══ DATA EXCERPTS ══
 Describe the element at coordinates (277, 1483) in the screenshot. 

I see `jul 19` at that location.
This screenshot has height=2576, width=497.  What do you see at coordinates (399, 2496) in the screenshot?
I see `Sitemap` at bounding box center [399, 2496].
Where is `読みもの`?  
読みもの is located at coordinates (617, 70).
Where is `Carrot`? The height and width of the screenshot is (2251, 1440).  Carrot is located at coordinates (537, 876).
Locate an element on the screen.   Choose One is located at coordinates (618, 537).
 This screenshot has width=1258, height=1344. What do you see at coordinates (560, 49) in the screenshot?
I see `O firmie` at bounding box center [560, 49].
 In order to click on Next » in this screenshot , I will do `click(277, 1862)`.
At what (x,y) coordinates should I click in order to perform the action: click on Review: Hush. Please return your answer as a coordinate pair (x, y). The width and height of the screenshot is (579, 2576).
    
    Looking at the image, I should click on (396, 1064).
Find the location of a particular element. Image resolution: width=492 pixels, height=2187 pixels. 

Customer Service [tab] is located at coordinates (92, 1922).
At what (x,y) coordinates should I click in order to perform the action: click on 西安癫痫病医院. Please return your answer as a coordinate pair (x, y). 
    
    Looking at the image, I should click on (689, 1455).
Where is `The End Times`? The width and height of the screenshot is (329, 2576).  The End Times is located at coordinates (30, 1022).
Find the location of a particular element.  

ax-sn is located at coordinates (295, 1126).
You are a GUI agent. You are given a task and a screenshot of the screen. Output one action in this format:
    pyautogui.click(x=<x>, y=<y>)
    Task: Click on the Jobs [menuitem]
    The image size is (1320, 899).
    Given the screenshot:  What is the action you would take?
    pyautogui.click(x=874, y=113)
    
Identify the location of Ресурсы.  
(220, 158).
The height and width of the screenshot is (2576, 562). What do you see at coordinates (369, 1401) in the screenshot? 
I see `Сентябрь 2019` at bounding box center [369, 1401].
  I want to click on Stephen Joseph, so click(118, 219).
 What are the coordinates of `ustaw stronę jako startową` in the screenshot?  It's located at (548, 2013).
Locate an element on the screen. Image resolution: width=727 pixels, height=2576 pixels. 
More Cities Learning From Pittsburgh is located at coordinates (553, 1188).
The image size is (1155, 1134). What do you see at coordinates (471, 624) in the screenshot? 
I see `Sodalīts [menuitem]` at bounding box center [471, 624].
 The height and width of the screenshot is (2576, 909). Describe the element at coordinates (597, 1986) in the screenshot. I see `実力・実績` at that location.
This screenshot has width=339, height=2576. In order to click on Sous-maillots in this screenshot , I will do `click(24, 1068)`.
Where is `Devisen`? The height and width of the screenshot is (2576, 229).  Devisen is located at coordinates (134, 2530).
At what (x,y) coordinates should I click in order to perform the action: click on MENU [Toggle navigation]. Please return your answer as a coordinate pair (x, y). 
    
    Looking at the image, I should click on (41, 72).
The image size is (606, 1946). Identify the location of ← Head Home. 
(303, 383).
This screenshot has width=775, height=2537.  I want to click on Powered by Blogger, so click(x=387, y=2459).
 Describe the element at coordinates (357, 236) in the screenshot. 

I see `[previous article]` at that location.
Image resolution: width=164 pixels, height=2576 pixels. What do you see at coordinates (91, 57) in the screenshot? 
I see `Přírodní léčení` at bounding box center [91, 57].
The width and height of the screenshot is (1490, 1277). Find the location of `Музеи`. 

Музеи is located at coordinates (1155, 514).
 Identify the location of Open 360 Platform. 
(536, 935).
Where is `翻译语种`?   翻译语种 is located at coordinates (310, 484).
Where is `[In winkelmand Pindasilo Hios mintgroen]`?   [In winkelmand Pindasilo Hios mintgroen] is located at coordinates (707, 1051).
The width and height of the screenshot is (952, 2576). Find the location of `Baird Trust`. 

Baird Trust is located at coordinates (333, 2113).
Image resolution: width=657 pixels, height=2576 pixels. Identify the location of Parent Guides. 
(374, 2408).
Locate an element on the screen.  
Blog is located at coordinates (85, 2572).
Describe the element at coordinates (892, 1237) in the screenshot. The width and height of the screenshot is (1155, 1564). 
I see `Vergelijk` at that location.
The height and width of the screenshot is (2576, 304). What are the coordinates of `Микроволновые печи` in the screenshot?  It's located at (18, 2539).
═══
▶ [AIM OF THE EXERCISE]: Each record is to be given again in full, exactly as it reads.

▶ [RESULT FOR THIS EXERCISE]:
 Describe the element at coordinates (277, 1483) in the screenshot. 

I see `jul 19` at that location.
This screenshot has height=2576, width=497.  What do you see at coordinates (399, 2496) in the screenshot?
I see `Sitemap` at bounding box center [399, 2496].
Where is `読みもの`?  
読みもの is located at coordinates (617, 70).
Where is `Carrot`? The height and width of the screenshot is (2251, 1440).  Carrot is located at coordinates (537, 876).
Locate an element on the screen.   Choose One is located at coordinates (618, 537).
 This screenshot has width=1258, height=1344. What do you see at coordinates (560, 49) in the screenshot?
I see `O firmie` at bounding box center [560, 49].
 In order to click on Next » in this screenshot , I will do `click(277, 1862)`.
At what (x,y) coordinates should I click in order to perform the action: click on Review: Hush. Please return your answer as a coordinate pair (x, y). The width and height of the screenshot is (579, 2576).
    
    Looking at the image, I should click on (396, 1064).
Find the location of a particular element. Image resolution: width=492 pixels, height=2187 pixels. 

Customer Service [tab] is located at coordinates (92, 1922).
At what (x,y) coordinates should I click in order to perform the action: click on 西安癫痫病医院. Please return your answer as a coordinate pair (x, y). 
    
    Looking at the image, I should click on (689, 1455).
Where is `The End Times`? The width and height of the screenshot is (329, 2576).  The End Times is located at coordinates (30, 1022).
Find the location of a particular element.  

ax-sn is located at coordinates (295, 1126).
You are a GUI agent. You are given a task and a screenshot of the screen. Output one action in this format:
    pyautogui.click(x=<x>, y=<y>)
    Task: Click on the Jobs [menuitem]
    The image size is (1320, 899).
    Given the screenshot:  What is the action you would take?
    pyautogui.click(x=874, y=113)
    
Identify the location of Ресурсы.  
(220, 158).
The height and width of the screenshot is (2576, 562). What do you see at coordinates (369, 1401) in the screenshot? 
I see `Сентябрь 2019` at bounding box center [369, 1401].
  I want to click on Stephen Joseph, so click(118, 219).
 What are the coordinates of `ustaw stronę jako startową` in the screenshot?  It's located at (548, 2013).
Locate an element on the screen. Image resolution: width=727 pixels, height=2576 pixels. 
More Cities Learning From Pittsburgh is located at coordinates (553, 1188).
The image size is (1155, 1134). What do you see at coordinates (471, 624) in the screenshot? 
I see `Sodalīts [menuitem]` at bounding box center [471, 624].
 The height and width of the screenshot is (2576, 909). Describe the element at coordinates (597, 1986) in the screenshot. I see `実力・実績` at that location.
This screenshot has width=339, height=2576. In order to click on Sous-maillots in this screenshot , I will do `click(24, 1068)`.
Where is `Devisen`? The height and width of the screenshot is (2576, 229).  Devisen is located at coordinates (134, 2530).
At what (x,y) coordinates should I click in order to perform the action: click on MENU [Toggle navigation]. Please return your answer as a coordinate pair (x, y). 
    
    Looking at the image, I should click on (41, 72).
The image size is (606, 1946). Identify the location of ← Head Home. 
(303, 383).
This screenshot has width=775, height=2537.  I want to click on Powered by Blogger, so click(x=387, y=2459).
 Describe the element at coordinates (357, 236) in the screenshot. 

I see `[previous article]` at that location.
Image resolution: width=164 pixels, height=2576 pixels. What do you see at coordinates (91, 57) in the screenshot? 
I see `Přírodní léčení` at bounding box center [91, 57].
The width and height of the screenshot is (1490, 1277). Find the location of `Музеи`. 

Музеи is located at coordinates (1155, 514).
 Identify the location of Open 360 Platform. 
(536, 935).
Where is `翻译语种`?   翻译语种 is located at coordinates (310, 484).
Where is `[In winkelmand Pindasilo Hios mintgroen]`?   [In winkelmand Pindasilo Hios mintgroen] is located at coordinates (707, 1051).
The width and height of the screenshot is (952, 2576). Find the location of `Baird Trust`. 

Baird Trust is located at coordinates (333, 2113).
Image resolution: width=657 pixels, height=2576 pixels. Identify the location of Parent Guides. 
(374, 2408).
Locate an element on the screen.  
Blog is located at coordinates (85, 2572).
Describe the element at coordinates (892, 1237) in the screenshot. The width and height of the screenshot is (1155, 1564). 
I see `Vergelijk` at that location.
The height and width of the screenshot is (2576, 304). What are the coordinates of `Микроволновые печи` in the screenshot?  It's located at (18, 2539).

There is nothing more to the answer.